There are essentially 3 paths to becoming a CEO of a Fortune 500 company:
- Start a company and become successful enough to join the Fortune 500 (Jeff Bezos at Amazon)
- Grow and promote within a Fortune 500 company and eventually earn the role of CEO (Most CEOs enter the company in a leadership role such as Vice President, and are appointed internally. There are CEOs who have spent most of their careers in a single organization, but it is less common. Tim Cook at Apple)
- Successfully run another non-fortune 500 company or be in a leadership/executive role at another large company and hired by a Fortune 500 company (Marissa Mayer at Yahoo)
- Bachelors Degree and the percentage increases based on quality of school (Harvard, Stanford, Pennsylvania, and Columbia representing the largest portion of CEOs today)
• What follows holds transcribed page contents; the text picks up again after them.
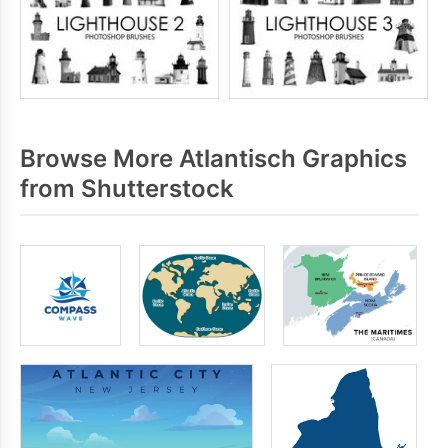
Browse More Atlantisch Graphics
from Shutterstock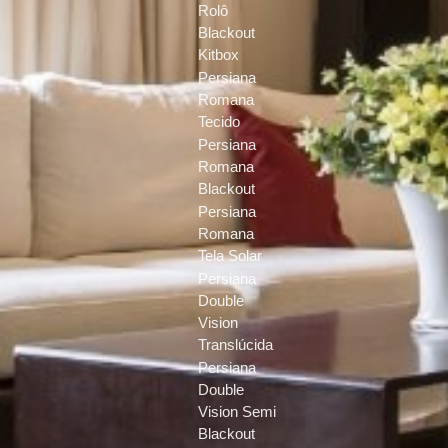
Rolô
Blackout
Kitbox
Persiana
Romana
Tecido
Persiana
Romana
Blackout
Persiana
Romana
Tela Solar
Persiana
Double
Vision
Translúcida
Persiana
Double
Vision Semi
Blackout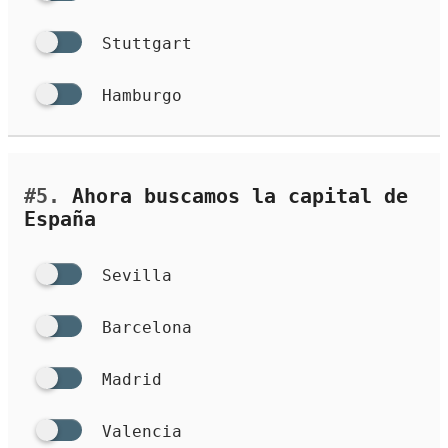
Stuttgart
Hamburgo
#5.
Ahora buscamos la capital de
España
Sevilla
Barcelona
Madrid
Valencia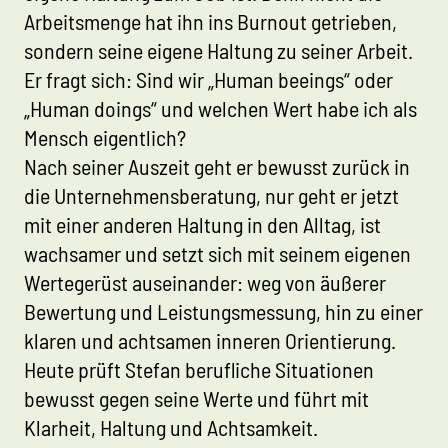
Arbeitsmenge hat ihn ins Burnout getrieben,
sondern seine eigene Haltung zu seiner Arbeit.
Er fragt sich: Sind wir „Human beeings“ oder
„Human doings“ und welchen Wert habe ich als
Mensch eigentlich?
Nach seiner Auszeit geht er bewusst zurück in
die Unternehmensberatung, nur geht er jetzt
mit einer anderen Haltung in den Alltag, ist
wachsamer und setzt sich mit seinem eigenen
Wertegerüst auseinander: weg von äußerer
Bewertung und Leistungsmessung, hin zu einer
klaren und achtsamen inneren Orientierung.
Heute prüft Stefan berufliche Situationen
bewusst gegen seine Werte und führt mit
Klarheit, Haltung und Achtsamkeit.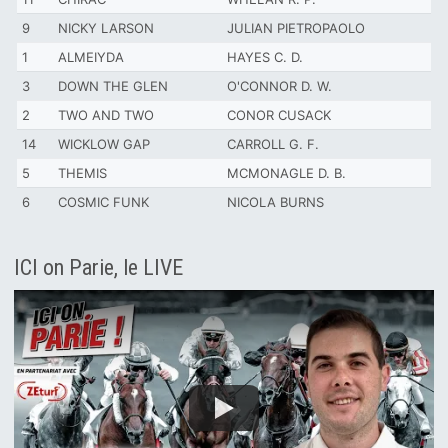
9
NICKY LARSON
JULIAN PIETROPAOLO
1
ALMEIYDA
HAYES C. D.
3
DOWN THE GLEN
O'CONNOR D. W.
2
TWO AND TWO
CONOR CUSACK
14
WICKLOW GAP
CARROLL G. F.
5
THEMIS
MCMONAGLE D. B.
6
COSMIC FUNK
NICOLA BURNS
ICI on Parie, le LIVE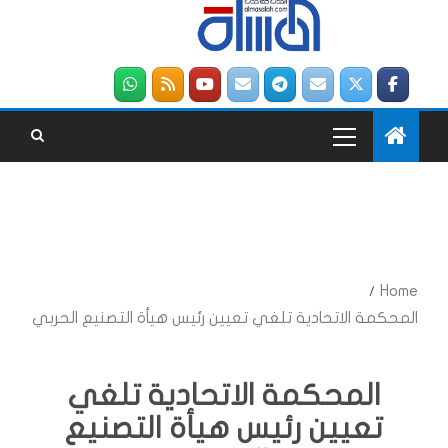
Home
المحكمة الاتحادية تلغي تعيين رئيس هيأة التصنيع الحربي
المحكمة الاتحادية تلغي
تعيين رئيس هيأة التصنيع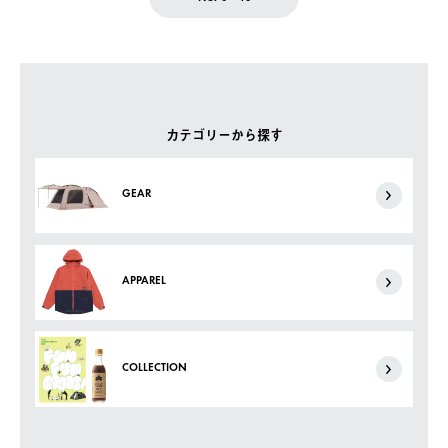
カテゴリーから探す
GEAR
APPAREL
COLLECTION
- Advanced degrees including MBA / JD and others which also increases based on quality of school (Harvard, Pennsylvania, Stanford, University of Chicago, Northwestern representing the largest portion of CEOs today) After you have knocked out the basic profile of being educated at a top tier university, earned an advanced degree, and of course were born Caucasian/male then there are some key professional and career factors.
- Strong financial background / acumen (This can be developed in earlier career roles, through education, etc.)
- Operations leader (Most CEOs come from an operating role including Chief Operating Officer, nearly 75% according to some sources )
- Serving on the boards of public companies (This provides a form of professional development and mentorship for newer executives) – This can also be filed under your “knowing a lot of people” question.
Luck and timing are both crucially important to obtaining a CEO role. For example, Tim Cook who I mentioned earlier was the leader of one of the strongest supply chain networks in the business. He was a strong leader for a major component of the Apple business while being the #2 to an extremely well known and innovative leader in Steve Jobs. Apple had the groundwork laid as an innovator and displayed extreme financial success from both revenue/margin and shareholder value. This setup the perfect scenario to transition a disciplined (less volatile) leader such as Cook to run a fiscally mature company.
What does it take? You will see a variety of comments in this thread I’m sure of CEOs who are disconnected, unethical, incapable, and possibly incompetent. I think moments of this are true because after all they’re human beings. They aren’t fundamentally different than you and I. They have thoughts, opinions, ideas, and make mistakes. In discussing just the CEO position I think there are some key elements that large organizations are searching for which include:
- Leadership – The ability to influence a team and unite them to support a common goal
- Strategy / Vision – Creating a company direction that is compelling for employees, customers, and shareholders. The mission statement of a company. For example, Amazon’s vision is to be “earth’s most customer centric company.”
- Charisma / Poise – More than just influencing, can you inspire people? Read some stories about the culture at Amazon, Apple, and Zappos and their employees undying loyalty to the brand. Yes there are many bad stories as well. I know I am short changing some of the historically great companies such as IBM / GE which have great cultural elements, but there seems to be more anecdotal stories readily available about the newer tech companies.
- Innovation / Foresight – The ability to see the next evolution of your industry or a future business model that will provide you a competitive advantage. IBM’s Smarter Planet initiative that lends its brain/data power to finding government solutions for big problems. Apple started making cell phones and then created a massive electronic global media marketplace in iTunes. Amazon use to sell books and has expanded to selling everything. Costco pays employees more, has a maximum markup and earns major component of its profits through a membership fee.
The selection process will vary based on company, cultural values of that company, and of course the timing or need. Some companies will have the luxury of long term succession planning (GE or GM), some companies will need to make a change due to poor financial results and need of a turnaround effort (JC Penny, Sears, EA), and others will have some change more aggressively forced by large shareholders (Yahoo, P&G).